Specifically, advanced semiconductors are being developed to support the 5G Radio Access Network, or RAN. Both open and proprietary 5G RANs are being developed and deployed. The optimization of semiconductors ensure power and spectrum efficiency – enduring business trends that are expected to continue. Given the potential business returns in the commercial markets, these innovations must be tailored for military applications. Commercial wireless transmissions can be targeted with deadly consequences – this has been documented following Russia’s invasion of Ukraine. Beyond the waveform, the physical boxes must be ruggedized, able to operate in military environments (hot, cold, vibration, shock, etc.). Lastly, security must be considered throughout as broad connectivity could create new vulnerabilities.
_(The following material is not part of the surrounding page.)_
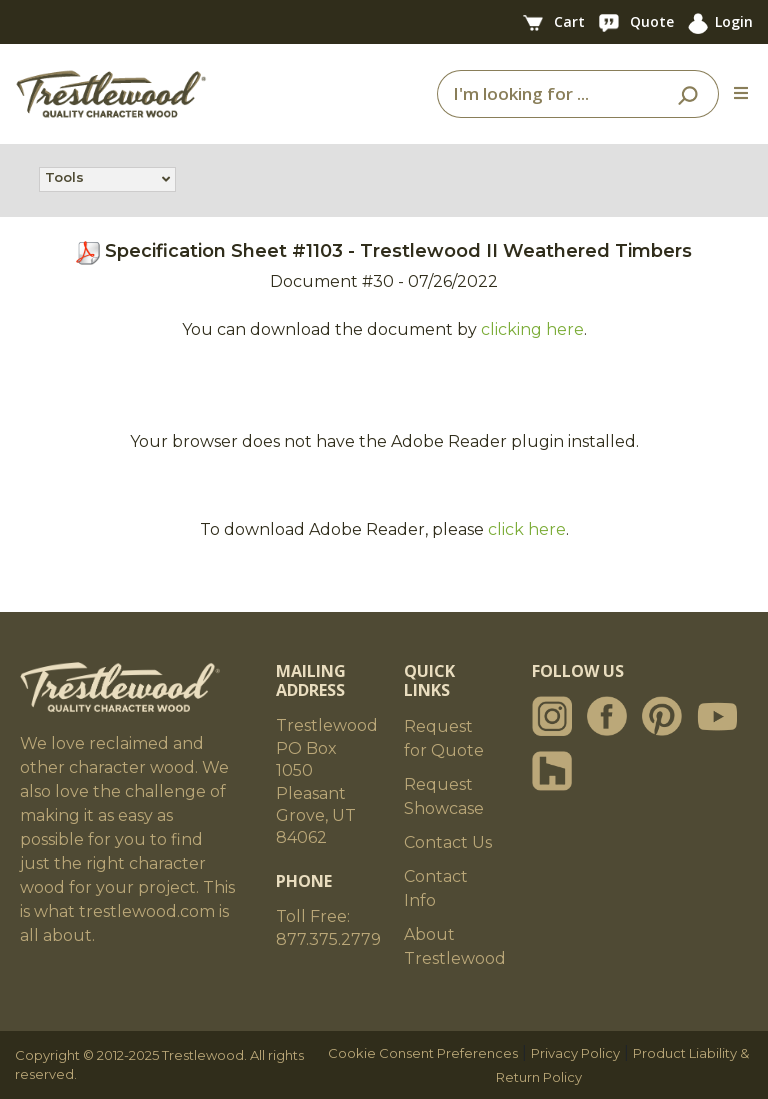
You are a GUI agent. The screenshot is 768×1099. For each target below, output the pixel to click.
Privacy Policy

Adoption of new technology is always phased across the military – it’s simply too expensive and risks readiness to upgrade everything simultaneously. In considering 5G, we’re reminded of the famous quote, “Amateurs talk about tactics, but professionals study logistics.” Gen. Robert Barrow famously shared it in 1979, but even the 5th century BC Chinese general Sun Tzu and 18th/19th century Prussian general Carl von Clausewitz discussed the importance of logistics. Tremendous value could be derived from better integrating military logistics systems into a robust and secure network capable of interfacing to the commercial systems used by the industrial base. Tactical adoption should be deliberate as the signature, robustness, and vulnerabilities of the network are understood. Unconstrained experimentation will be critical.
We must continue to connect our national innovation base to military capabilities. A group of companies, large and small, perform this role today. Modern semiconductors, state of the art software, and modern engineering/development practices are best performed in the industrial base under competitive opportunities to bring the technology forward that can support our national interests. Mercury will continue to be a leader in this area as we deliver Innovation that matters.